The Inspector General of Police (IGP) has described as senseless, the recent killings of officers and has vowed to deal ruthlessly with all criminals in the country.
David Asante Apeatu warned criminals to revise their notes, as the police will meet them squarely.
Speaking at the passing out ceremony of 218 newly commissioned officers at the National Police School at Tesano in Accra, Friday, 21 July 2017, the IGP said the police will not allow criminal activities to thrive in the country.
Mr Appeatu called on law-abiding citizens to help the police administration in enforcing the law and order across the country by providing information on criminals.
His calls come in the wake of a recent attack at Abeka Lapaz, a suburb of Accra, last week in which one police officer was killed and another injured in the line of duty.
He said the Service is going through a robust transformation to make it one of the best among the top 10 Police Services in the world within the next four years.
The IGP pleaded with NGO’s, philanthropist and the general public to help with equipment and logistics to supplement what government provides for the Service to enable them to work better.
It is an open secret that the Service is in dire need of logistics with members of the top hierarchy speaking openly about the challenges.
Some Ghanaians believe a protective gear could have prevented some of the needless deaths the Service has suffered in recent times.
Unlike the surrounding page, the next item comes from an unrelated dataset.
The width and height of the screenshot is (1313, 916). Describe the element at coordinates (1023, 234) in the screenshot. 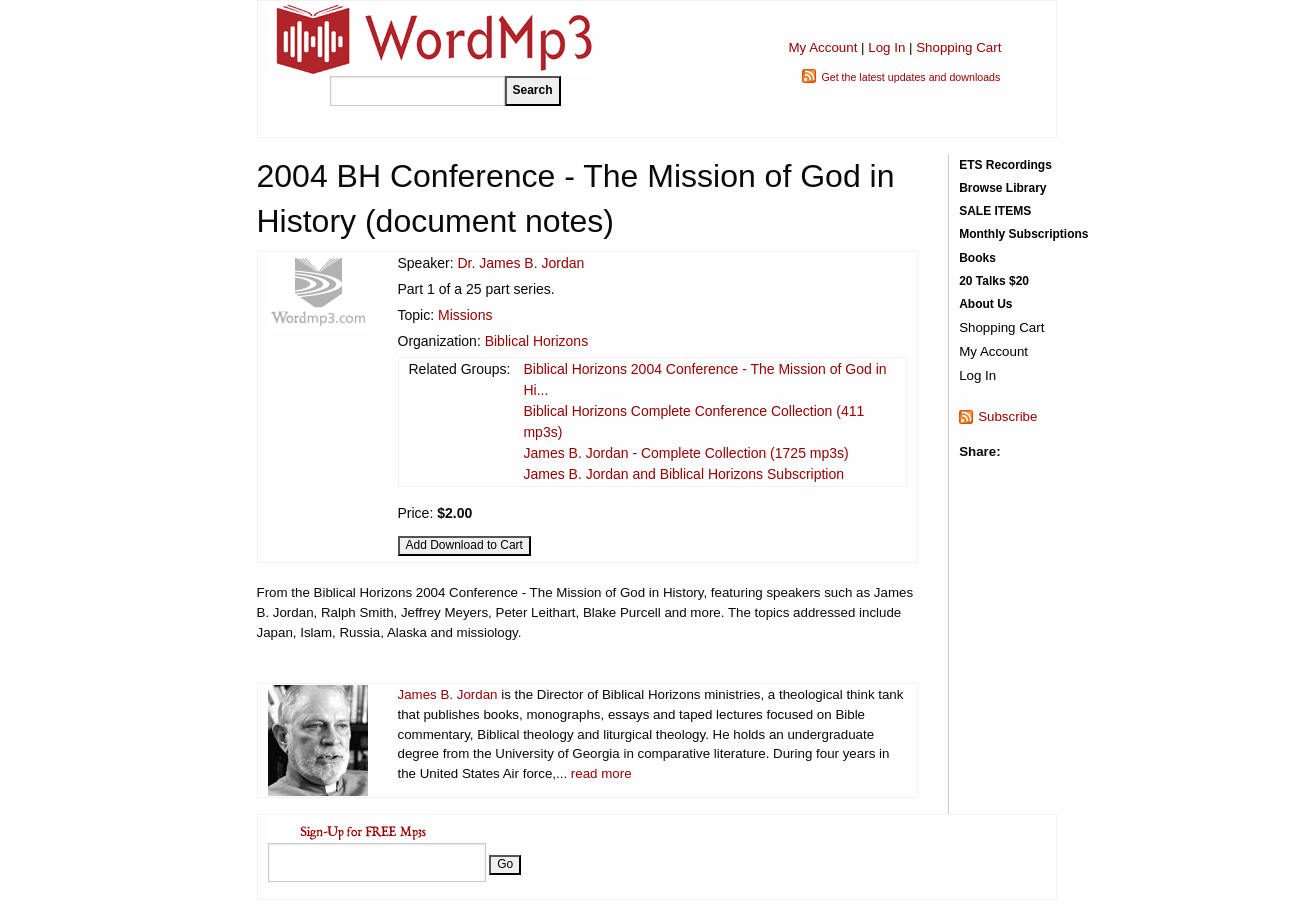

At a recent event at Kaneshie in Accra, he said Ghanaians are peace-loving people who want to live in peace and go about with their business, noting “if we as the champions of that peace, such things [attacks and killings] can be done to us what can’t be done to the ordinary person.”
“It calls for officer safety needs and we are going to do as soon as possible. It is true that we have some logistical challenges and this is what we are going to address. What has happened is a wake-up call for all of us,” he said.
PRO of the Service, DSP Sheila Abayie-Buckman has also been appealing to the public to donate protective equipment.
Speaking at a ceremony to mark the one-week passing of Daniel Owusu, the officer who was gunned down by armed robbers at Abeka Lapaz, she said although the government is doing more, the service still needs more.
“As much as the government is doing its bit, we think that individuals and groups can also help. You can go to the nearest police station where you live and donate some protective equipment. We have some but we don’t have enough,” she said.
However, security analyst Dr Kwasi Annin says there is the need to establish a protocol that can offer the said assistance to the police.